Dimension Reduction and Clustering - iffatAGheyas/bioinformatics-tutorial-wiki GitHub Wiki

6.1.5 Dimensionality Reduction & Clustering

After selecting highly variable genes (HVGs), we reduce dimensionality, build a cell–cell graph, cluster cells, and visualize in 2D.

A. Principal Component Analysis (PCA)

Purpose: capture the main axes of variation in your data
Scanpy (Python)

  # compute PCA
  sc.tl.pca(adata, svd_solver='arpack')
  # visualize explained variance
  sc.pl.pca_variance_ratio(adata, log=True, n_pcs=50)

Seurat (R)

# compute PCA on variable features
seurat_obj <- RunPCA(seurat_obj, features=VariableFeatures(seurat_obj))
# elbow plot to choose # of PCs
ElbowPlot(seurat_obj, ndims=50)

B. Neighborhood Graph (k-Nearest Neighbors)
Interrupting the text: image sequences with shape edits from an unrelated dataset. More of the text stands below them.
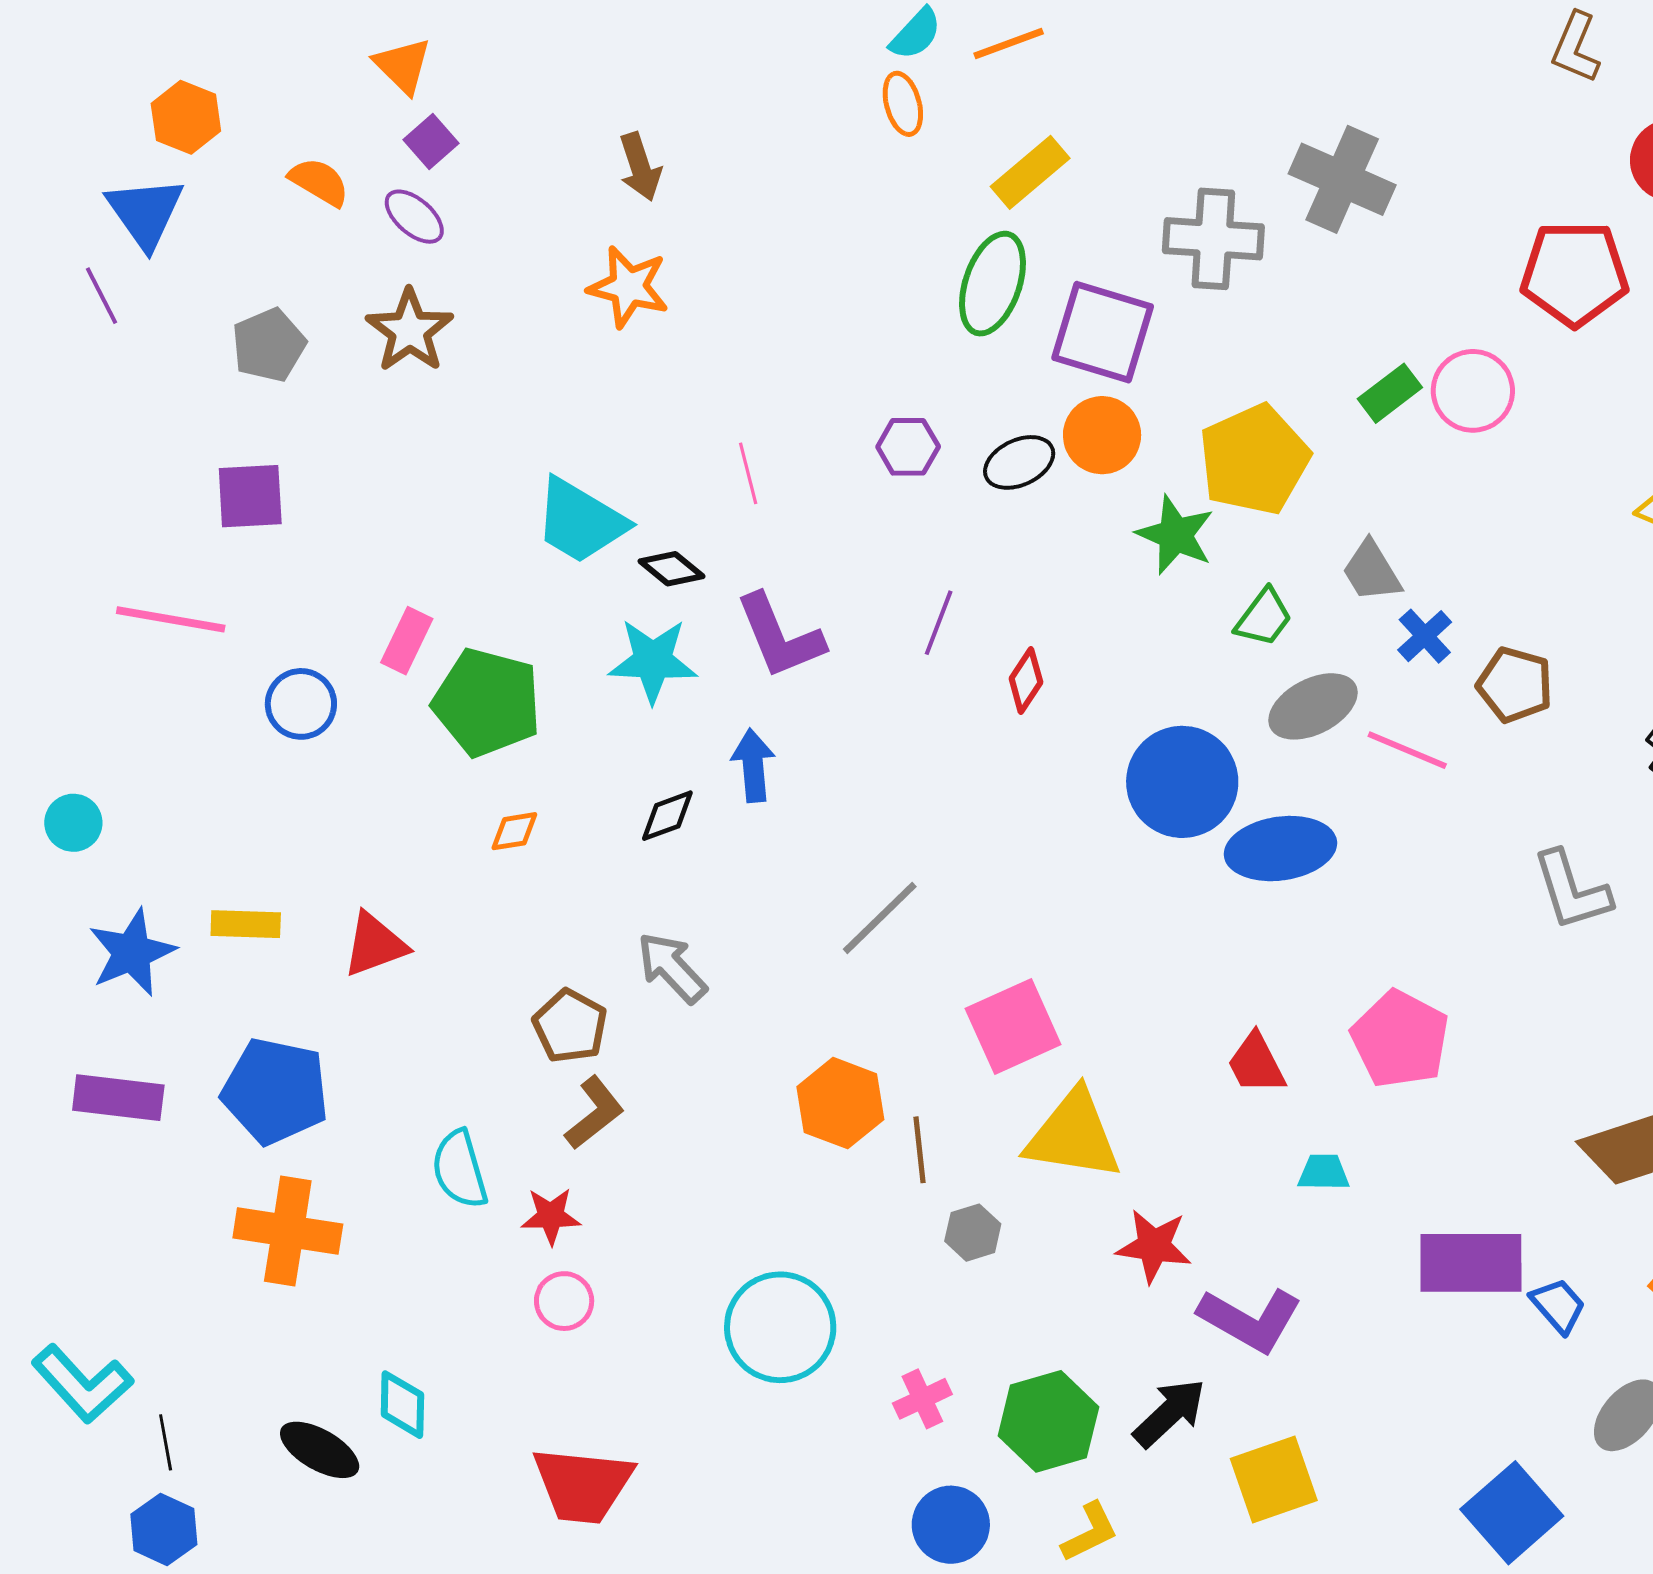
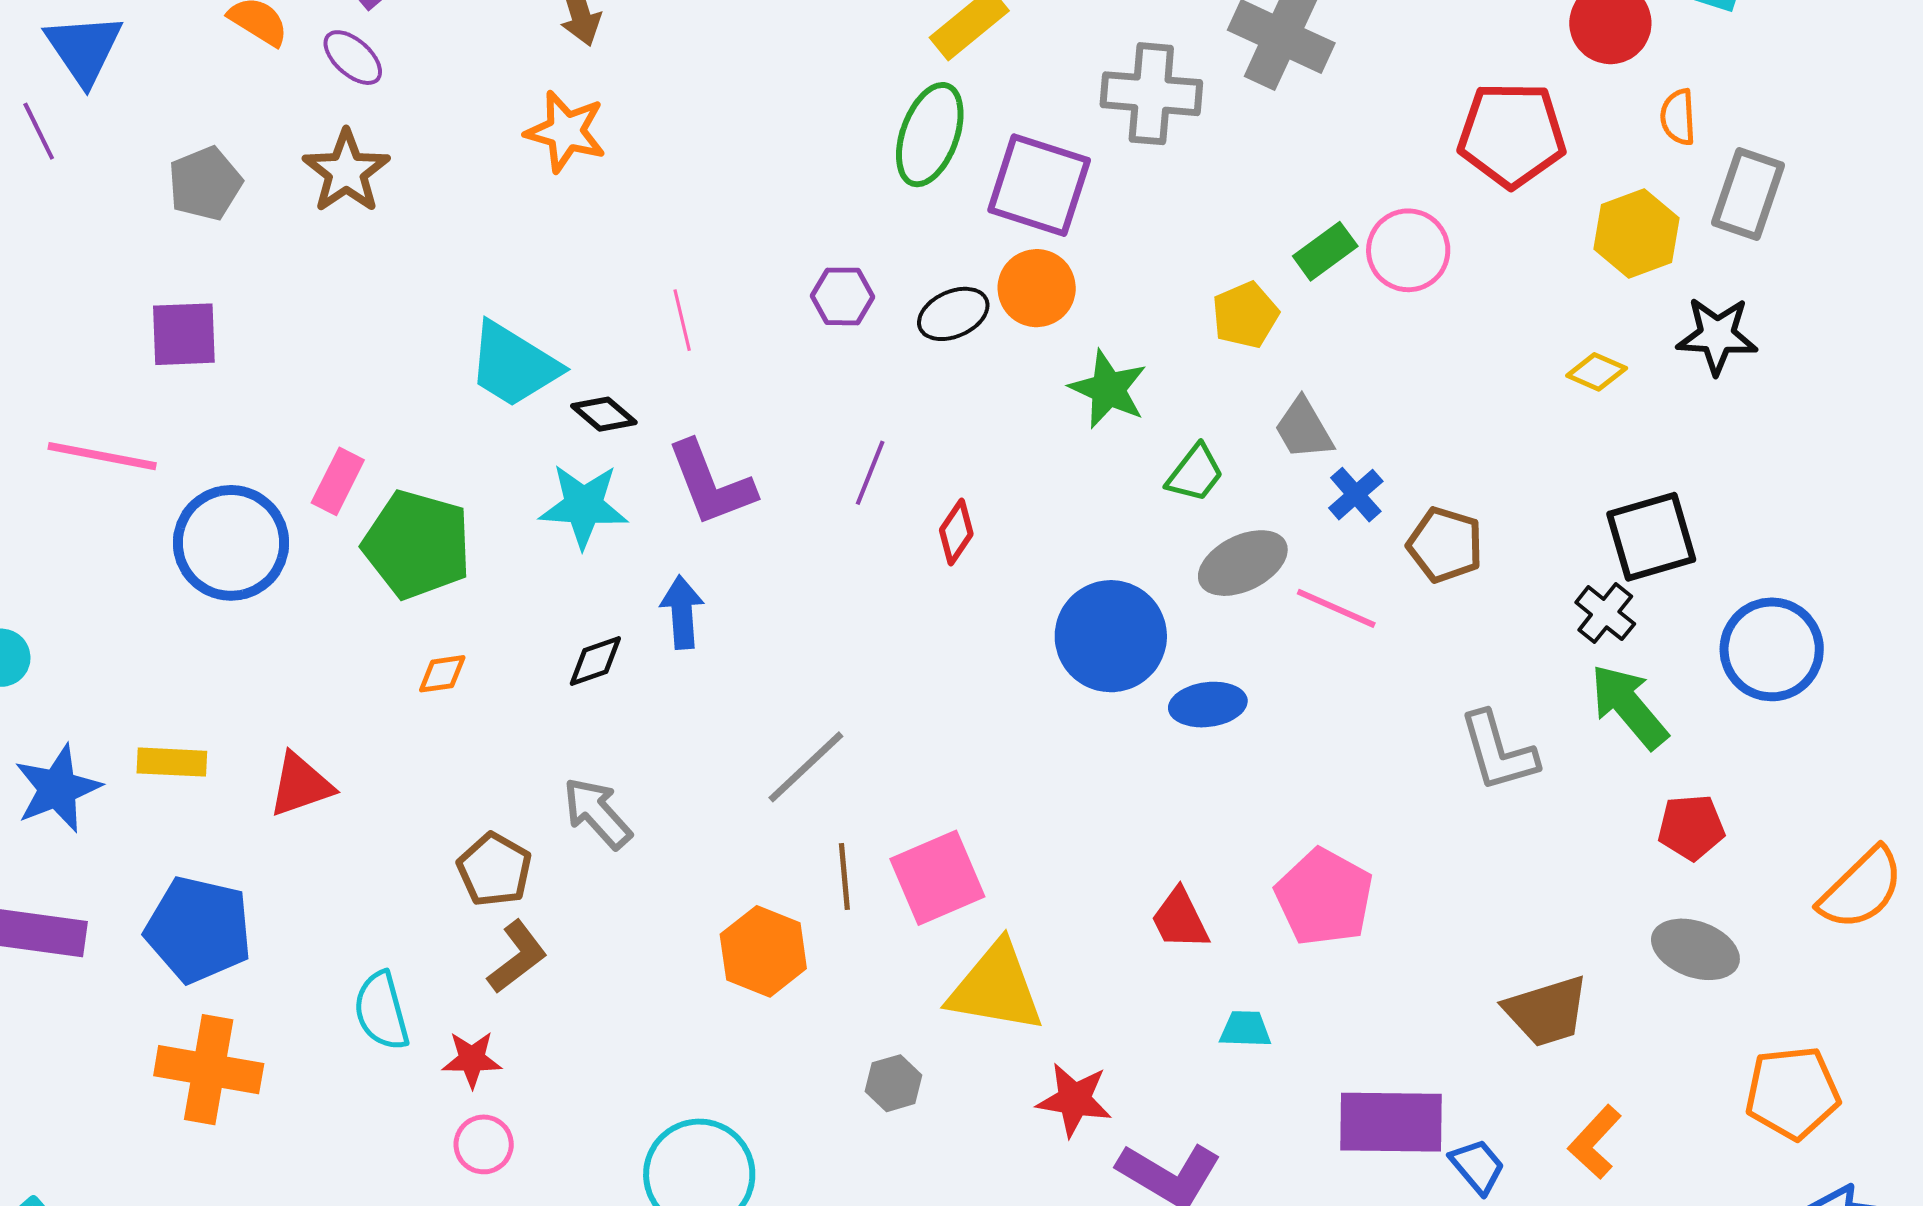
yellow pentagon: (1254, 460) -> (1245, 315), moved, size x0.6
blue circle: (301, 704) -> (231, 543), size x1.6
blue ellipse: (1280, 849) -> (1208, 705), size x0.7
brown line: (920, 1150) -> (844, 876), moved

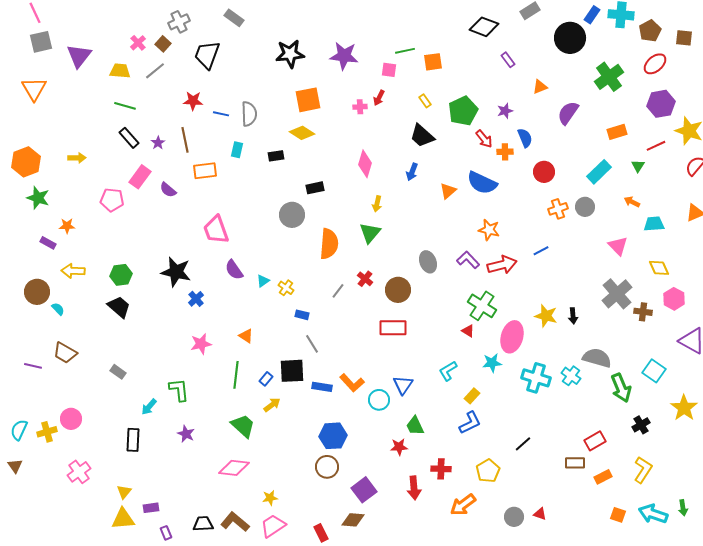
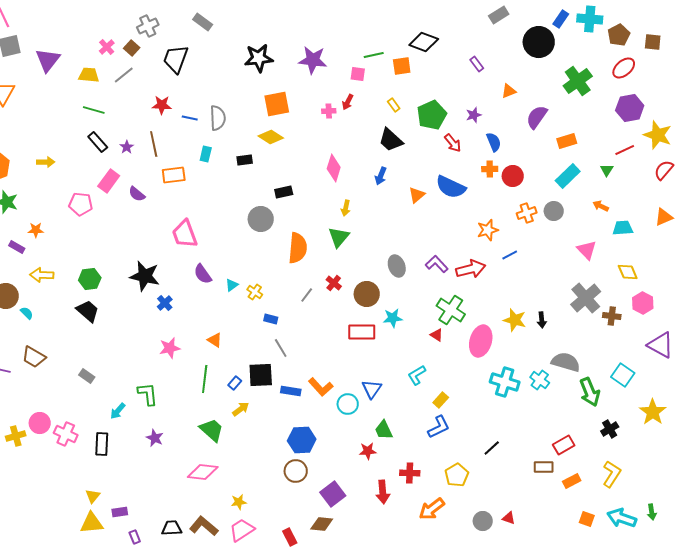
black diamond: (484, 27) -> (424, 42), moved
orange rectangle: (617, 132) -> (567, 141), moved
orange cross: (505, 152) -> (490, 169), moved
orange star: (489, 230) -> (488, 230), moved, turned -30
cyan star: (492, 363) -> (393, 318), moved
pink cross: (79, 472) -> (66, 434), moved, turned -30

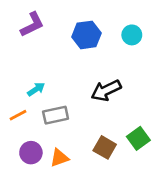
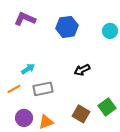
purple L-shape: (32, 25) -> (25, 19), turned -130
cyan circle: (132, 35) -> (110, 31), moved
black arrow: (106, 91) -> (82, 70), size x0.7

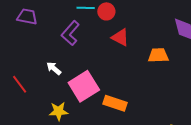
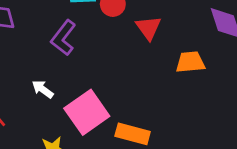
red triangle: (120, 37) -> (148, 28), moved, turned 30

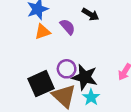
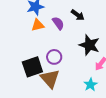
black star: (85, 77) -> (89, 45), moved
cyan star: (91, 97) -> (90, 85), moved

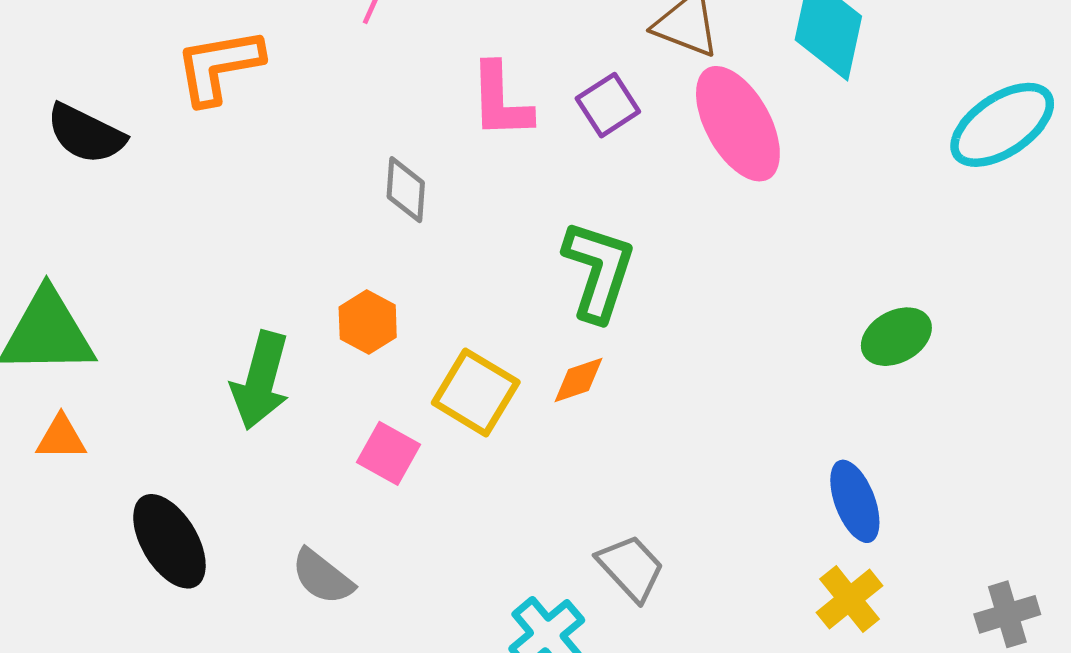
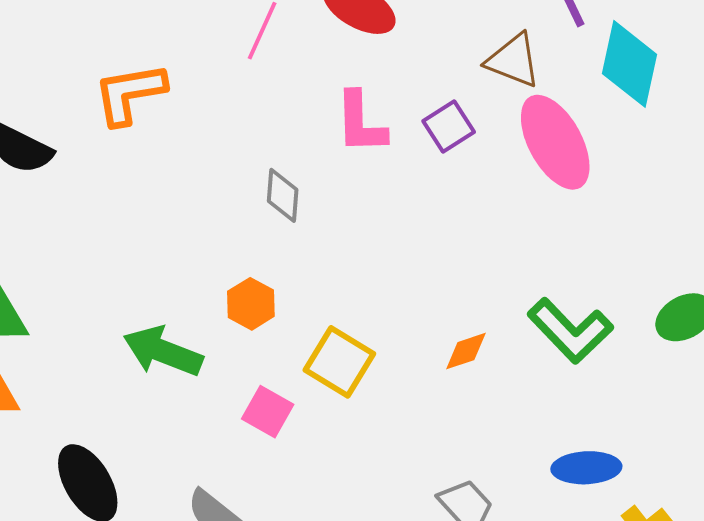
green L-shape: (599, 271) -> (570, 331), moved, turned 118
green arrow: (261, 380) -> (163, 351), turned 96
orange diamond: (579, 380) -> (466, 351), moved
blue ellipse: (855, 501) -> (586, 468), moved, turned -72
Purpose: connect each cell to its k nearest neighbors in PC space
Scanpy:

sc.pp.neighbors(adata, 
                n_neighbors=15,   # number of neighbors
                n_pcs=30)         # number of PCs to use

Seurat

seurat_obj <- FindNeighbors(
  seurat_obj,
  dims = 1:30,         # use top 30 PCs
  k.param = 15         # number of neighbors
)

C. UMAP & t-SNE Visualization

UMAP: preserves local + global structure; fast
t-SNE: preserves local neighborhoods; may distort global distances
Scanpy (Python)

# UMAP
sc.tl.umap(adata)
sc.pl.umap(adata, color=['leiden','n_genes'], size=20)

# t-SNE (optional)
sc.tl.tsne(adata, n_pcs=30)
sc.pl.tsne(adata, color='leiden', size=20)

Seurat

# UMAP
seurat_obj <- RunUMAP(seurat_obj, dims = 1:30)
DimPlot(seurat_obj, reduction = "umap", label = TRUE)

# t-SNE
seurat_obj <- RunTSNE(seurat_obj, dims = 1:30)
DimPlot(seurat_obj, reduction = "tsne", label = TRUE)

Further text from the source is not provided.